Bold strategy needed to save us from economic purgatory

Simon CowanDecember 11, 2016Canberra Times

purgatoryThe Australian economy shrunk in real terms 0.5% in the third quarter of this year. But you can relax…somewhat. The consensus among commentators — something that meant a lot more this time last year than it does now — is that we are not headed for recession.

Well not yet anyway.

However, these appalling growth figures make it clear the path Australia is currently on definitely ends in an eventual recession.
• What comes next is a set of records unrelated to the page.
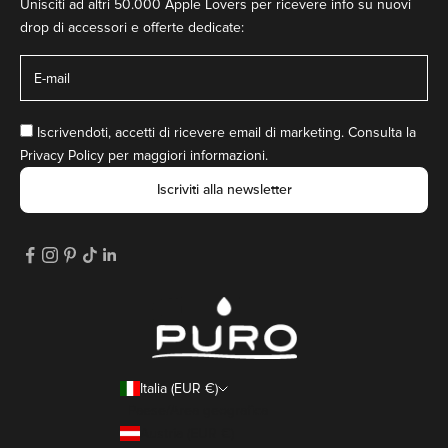
Unisciti ad altri 50.000 Apple Lovers per ricevere info su nuovi
drop di accessori e offerte dedicate:
Iscrivendoti, accetti di ricevere email di marketing. Consulta la
Privacy Policy
per maggiori informazioni.
Iscriviti alla newsletter
Italia (EUR €)
Paese/Area geografica
Austria (EUR €)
The question is whether we are still willing to endure the moderate pain of economic reform to avoid the larger pain of the inevitable recession.

For some time now, the economic performance of the Australian economy has been mediocre. Business investment has been falling precipitously for a number of years. The Reserve Bank has cut interest rates four times since the start of 2015. Scope remains to cut interest rates further but serious questions are being asked whether this will have any real impact.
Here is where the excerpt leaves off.